| Task objective |
Leaving the pictures aside, transcribe only and exactly the lines from the one with "Iniciar sesión para ver los precios" through the end of the entries, both included.

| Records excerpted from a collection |
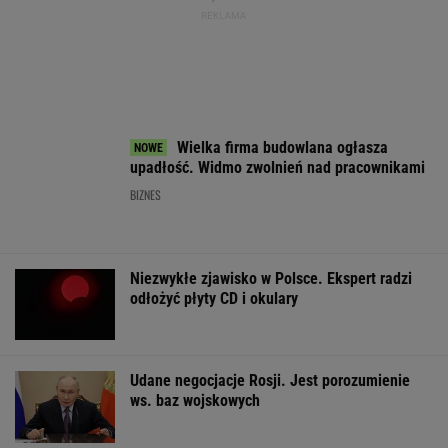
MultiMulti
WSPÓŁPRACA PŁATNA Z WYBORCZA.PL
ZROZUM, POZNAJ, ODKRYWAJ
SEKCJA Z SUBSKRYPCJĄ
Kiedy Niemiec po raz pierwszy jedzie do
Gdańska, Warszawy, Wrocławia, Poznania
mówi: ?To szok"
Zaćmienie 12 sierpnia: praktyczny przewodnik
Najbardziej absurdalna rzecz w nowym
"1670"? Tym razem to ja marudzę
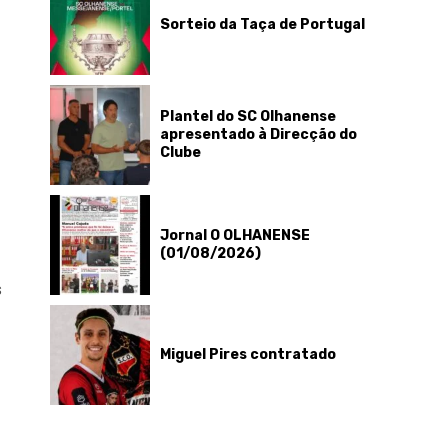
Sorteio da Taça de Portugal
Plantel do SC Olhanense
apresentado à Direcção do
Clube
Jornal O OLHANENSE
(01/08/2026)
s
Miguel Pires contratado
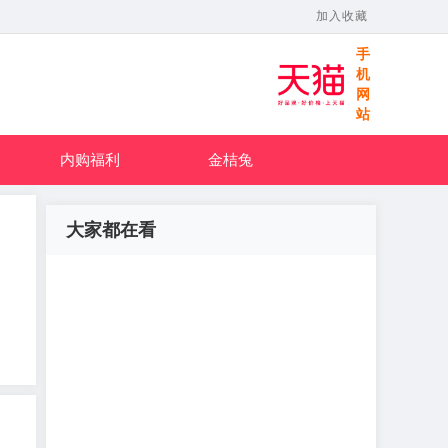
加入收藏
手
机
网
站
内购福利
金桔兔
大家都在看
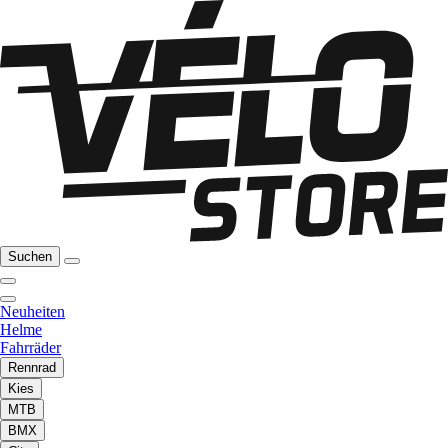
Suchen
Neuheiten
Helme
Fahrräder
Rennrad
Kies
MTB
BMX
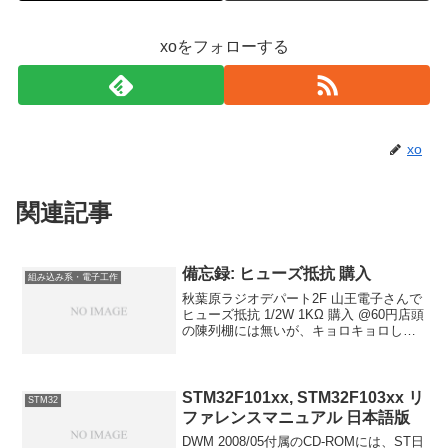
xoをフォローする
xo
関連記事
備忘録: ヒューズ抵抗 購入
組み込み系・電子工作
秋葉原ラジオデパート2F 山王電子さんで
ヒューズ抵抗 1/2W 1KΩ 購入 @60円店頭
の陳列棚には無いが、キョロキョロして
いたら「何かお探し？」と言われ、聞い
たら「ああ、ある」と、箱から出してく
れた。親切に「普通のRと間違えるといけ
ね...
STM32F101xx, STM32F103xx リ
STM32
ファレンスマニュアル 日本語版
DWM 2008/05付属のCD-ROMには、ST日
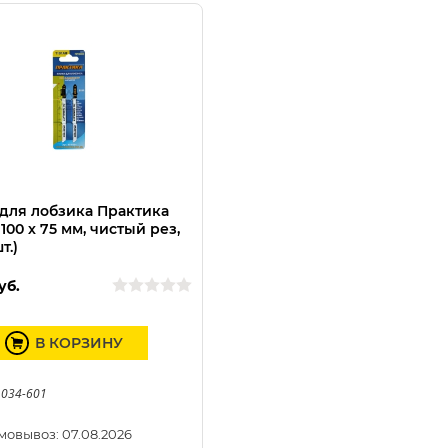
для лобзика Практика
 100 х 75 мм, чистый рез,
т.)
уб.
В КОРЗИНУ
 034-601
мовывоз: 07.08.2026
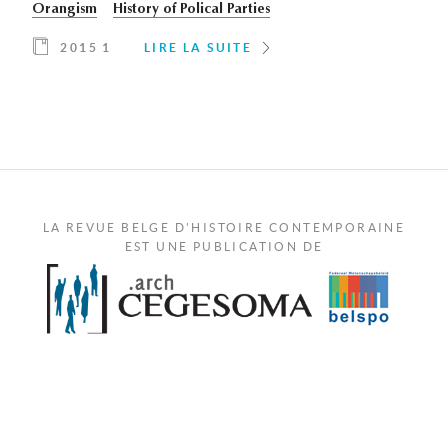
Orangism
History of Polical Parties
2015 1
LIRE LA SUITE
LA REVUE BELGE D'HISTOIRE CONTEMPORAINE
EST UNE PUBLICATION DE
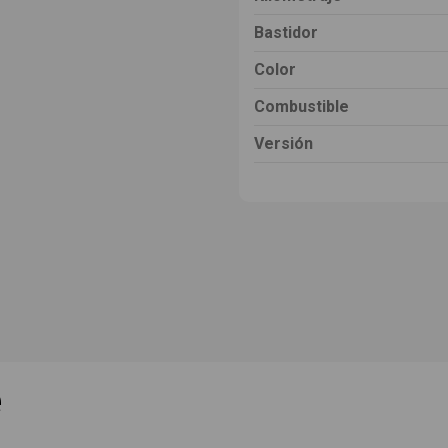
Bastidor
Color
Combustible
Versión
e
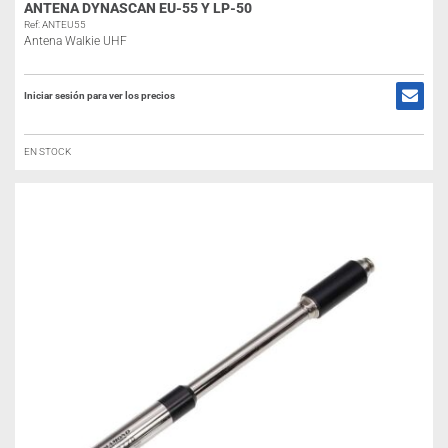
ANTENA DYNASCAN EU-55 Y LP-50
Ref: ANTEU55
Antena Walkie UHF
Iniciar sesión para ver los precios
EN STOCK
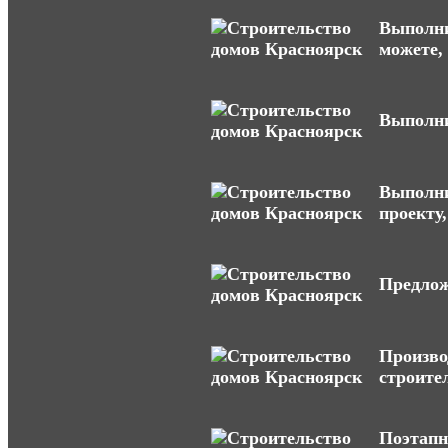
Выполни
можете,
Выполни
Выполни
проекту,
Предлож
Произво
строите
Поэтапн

| Solution to the problem |
Iniciar sesión para ver los precios
EN STOCK
Выполни
можете,
Выполни
Выполни
проекту,
Предлож
Произво
строите
Поэтапн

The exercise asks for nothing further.